Description of the task:
Omit all pictures, then repeat the listing exactly.

Given data:

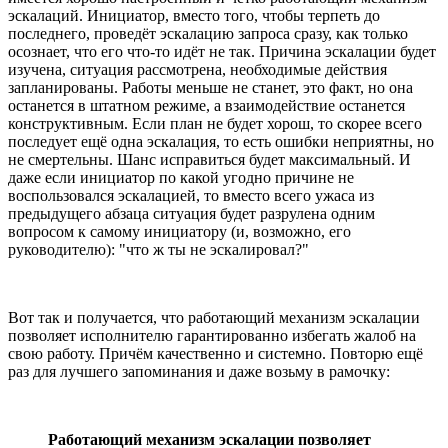
эскалаций. Инициатор, вместо того, чтобы терпеть до
последнего, проведёт эскалацию запроса сразу, как только
осознает, что его что-то идёт не так. Причина эскалации будет
изучена, ситуация рассмотрена, необходимые действия
запланированы. Работы меньше не станет, это факт, но она
останется в штатном режиме, а взаимодействие останется
конструктивным. Если план не будет хорош, то скорее всего
последует ещё одна эскалация, то есть ошибки неприятны, но
не смертельны. Шанс исправиться будет максимальный. И
даже если инициатор по какой угодно причине не
воспользовался эскалацией, то вместо всего ужаса из
предыдущего абзаца ситуация будет разрулена одним
вопросом к самому инициатору (и, возможно, его
руководителю): "что ж ты не эскалировал?"
Вот так и получается, что работающий механизм эскалации
позволяет исполнителю гарантированно избегать жалоб на
свою работу. Причём качественно и системно. Повторю ещё
раз для лучшего запоминания и даже возьму в рамочку:
Работающий механизм эскалации позволяет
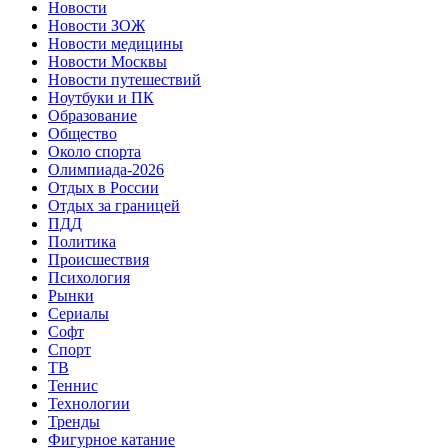
Новости
Новости ЗОЖ
Новости медицины
Новости Москвы
Новости путешествий
Ноутбуки и ПК
Образование
Общество
Около спорта
Олимпиада-2026
Отдых в России
Отдых за границей
ПДД
Политика
Происшествия
Психология
Рынки
Сериалы
Софт
Спорт
ТВ
Теннис
Технологии
Тренды
Фигурное катание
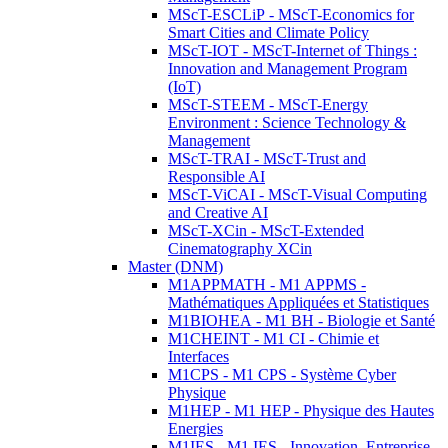
MScT-ESCLiP - MScT-Economics for
Smart Cities and Climate Policy
MScT-IOT - MScT-Internet of Things :
Innovation and Management Program
(IoT)
MScT-STEEM - MScT-Energy
Environment : Science Technology &
Management
MScT-TRAI - MScT-Trust and
Responsible AI
MScT-ViCAI - MScT-Visual Computing
and Creative AI
MScT-XCin - MScT-Extended
Cinematography XCin
Master (DNM)
M1APPMATH - M1 APPMS -
Mathématiques Appliquées et Statistiques
M1BIOHEA - M1 BH - Biologie et Santé
M1CHEINT - M1 CI - Chimie et
Interfaces
M1CPS - M1 CPS - Système Cyber
Physique
M1HEP - M1 HEP - Physique des Hautes
Energies
M1IES - M1 IES - Innovation, Entreprise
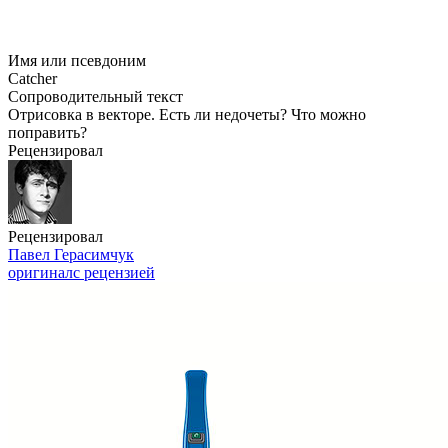
Имя или псевдоним
Catcher
Сопроводительный текст
Отрисовка в векторе. Есть ли недочеты? Что можно
поправить?
Рецензировал
Рецензировал
Павел Герасимчук
оригинал
с рецензией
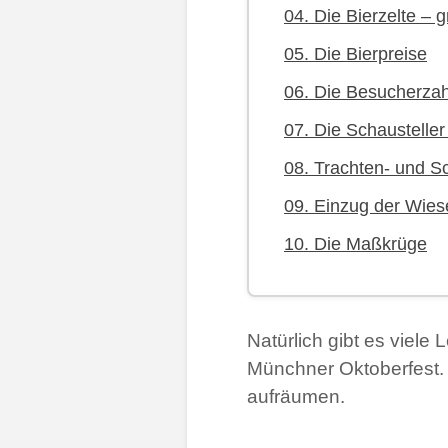
04. Die Bierzelte – 
05. Die Bierpreise
06. Die Besucherza
07. Die Schausteller
08. Trachten- und S
09. Einzug der Wies
10. Die Maßkrüge
Natürlich gibt es viel
Münchner Oktoberfest. 
aufräumen.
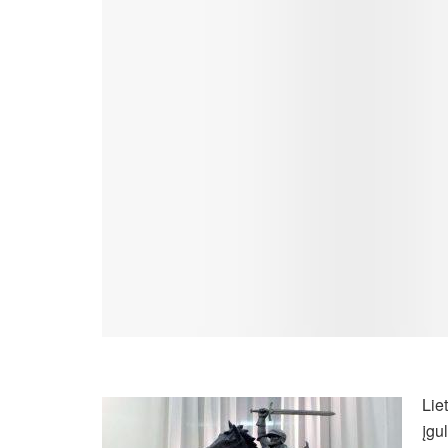
Lie
įgu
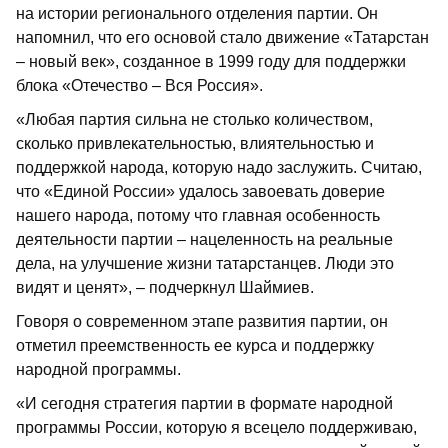
на истории регионального отделения партии. Он
напомнил, что его основой стало движение «Татарстан
– новый век», созданное в 1999 году для поддержки
блока «Отечество – Вся Россия».
«Любая партия сильна не столько количеством,
сколько привлекательностью, влиятельностью и
поддержкой народа, которую надо заслужить. Считаю,
что «Единой России» удалось завоевать доверие
нашего народа, потому что главная особенность
деятельности партии – нацеленность на реальные
дела, на улучшение жизни татарстанцев. Люди это
видят и ценят», – подчеркнул Шаймиев.
Говоря о современном этапе развития партии, он
отметил преемственность ее курса и поддержку
народной программы.
«И сегодня стратегия партии в формате народной
программы России, которую я всецело поддерживаю,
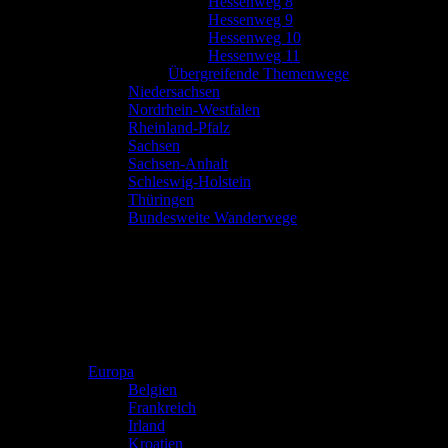
Hessenweg 8
Hessenweg 9
Hessenweg 10
Hessenweg 11
Übergreifende Themenwege
Niedersachsen
Nordrhein-Westfalen
Rheinland-Pfalz
Sachsen
Sachsen-Anhalt
Schleswig-Holstein
Thüringen
Bundesweite Wanderwege
Europa
Belgien
Frankreich
Irland
Kroatien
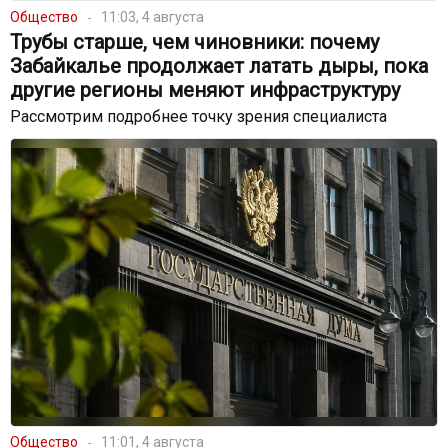
Общество
11:03, 4 августа
Трубы старше, чем чиновники: почему
Забайкалье продолжает латать дыры, пока
другие регионы меняют инфраструктуру
Рассмотрим подробнее точку зрения специалиста
Общество
11:01, 4 августа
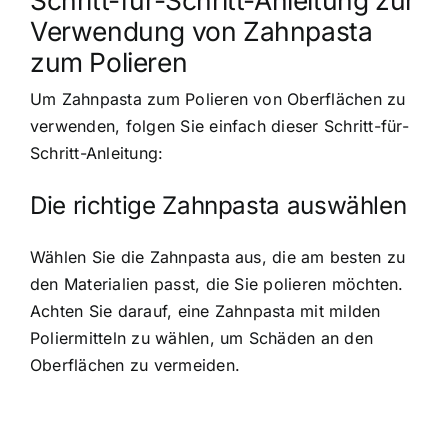
Verwendung von Zahnpasta
zum Polieren
Um Zahnpasta zum Polieren von Oberflächen zu
verwenden, folgen Sie einfach dieser Schritt-für-
Schritt-Anleitung:
Die richtige Zahnpasta auswählen
Wählen Sie die Zahnpasta aus, die am besten zu
den Materialien passt, die Sie polieren möchten.
Achten Sie darauf, eine Zahnpasta mit milden
Poliermitteln zu wählen, um Schäden an den
Oberflächen zu vermeiden.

Answer below:
эскалаций. Инициатор, вместо того, чтобы терпеть до
последнего, проведёт эскалацию запроса сразу, как только
осознает, что его что-то идёт не так. Причина эскалации будет
изучена, ситуация рассмотрена, необходимые действия
запланированы. Работы меньше не станет, это факт, но она
останется в штатном режиме, а взаимодействие останется
конструктивным. Если план не будет хорош, то скорее всего
последует ещё одна эскалация, то есть ошибки неприятны, но
не смертельны. Шанс исправиться будет максимальный. И
даже если инициатор по какой угодно причине не
воспользовался эскалацией, то вместо всего ужаса из
предыдущего абзаца ситуация будет разрулена одним
вопросом к самому инициатору (и, возможно, его
руководителю): "что ж ты не эскалировал?"
Вот так и получается, что работающий механизм эскалации
позволяет исполнителю гарантированно избегать жалоб на
свою работу. Причём качественно и системно. Повторю ещё
раз для лучшего запоминания и даже возьму в рамочку:
Работающий механизм эскалации позволяет
Новости
Новости ЗОЖ
Новости медицины
Новости Москвы
Новости путешествий
Ноутбуки и ПК
Образование
Общество
Около спорта
Олимпиада-2026
Отдых в России
Отдых за границей
ПДД
Политика
Происшествия
Психология
Рынки
Сериалы
Софт
Спорт
ТВ
Теннис
Технологии
Тренды
Фигурное катание
MScT-ESCLiP - MScT-Economics for
Smart Cities and Climate Policy
MScT-IOT - MScT-Internet of Things :
Innovation and Management Program
(IoT)
MScT-STEEM - MScT-Energy
Environment : Science Technology &
Management
MScT-TRAI - MScT-Trust and
Responsible AI
MScT-ViCAI - MScT-Visual Computing
and Creative AI
MScT-XCin - MScT-Extended
Cinematography XCin
Master (DNM)
M1APPMATH - M1 APPMS -
Mathématiques Appliquées et Statistiques
M1BIOHEA - M1 BH - Biologie et Santé
M1CHEINT - M1 CI - Chimie et
Interfaces
M1CPS - M1 CPS - Système Cyber
Physique
M1HEP - M1 HEP - Physique des Hautes
Energies
M1IES - M1 IES - Innovation, Entreprise
Имя или псевдоним
Catcher
Сопроводительный текст
Отрисовка в векторе. Есть ли недочеты? Что можно
поправить?
Рецензировал
Рецензировал
Павел Герасимчук
оригинал
с рецензией
04. Die Bierzelte – 
05. Die Bierpreise
06. Die Besucherza
07. Die Schausteller
08. Trachten- und S
09. Einzug der Wies
10. Die Maßkrüge
Natürlich gibt es viel
Münchner Oktoberfest. 
aufräumen.
Lie
įgu
на истории регионального отделения партии. Он
напомнил, что его основой стало движение «Татарстан
– новый век», созданное в 1999 году для поддержки
блока «Отечество – Вся Россия».
«Любая партия сильна не столько количеством,
сколько привлекательностью, влиятельностью и
поддержкой народа, которую надо заслужить. Считаю,
что «Единой России» удалось завоевать доверие
нашего народа, потому что главная особенность
деятельности партии – нацеленность на реальные
дела, на улучшение жизни татарстанцев. Люди это
видят и ценят», – подчеркнул Шаймиев.
Говоря о современном этапе развития партии, он
отметил преемственность ее курса и поддержку
народной программы.
«И сегодня стратегия партии в формате народной
программы России, которую я всецело поддерживаю,
Hessenweg 8
Hessenweg 9
Hessenweg 10
Hessenweg 11
Übergreifende Themenwege
Niedersachsen
Nordrhein-Westfalen
Rheinland-Pfalz
Sachsen
Sachsen-Anhalt
Schleswig-Holstein
Thüringen
Bundesweite Wanderwege
Europa
Belgien
Frankreich
Irland
Kroatien
Общество
11:03, 4 августа
Трубы старше, чем чиновники: почему
Забайкалье продолжает латать дыры, пока
другие регионы меняют инфраструктуру
Рассмотрим подробнее точку зрения специалиста
Общество
11:01, 4 августа
Verwendung von Zahnpasta
zum Polieren
Um Zahnpasta zum Polieren von Oberflächen zu
verwenden, folgen Sie einfach dieser Schritt-für-
Schritt-Anleitung:
Die richtige Zahnpasta auswählen
Wählen Sie die Zahnpasta aus, die am besten zu
den Materialien passt, die Sie polieren möchten.
Achten Sie darauf, eine Zahnpasta mit milden
Poliermitteln zu wählen, um Schäden an den
Oberflächen zu vermeiden.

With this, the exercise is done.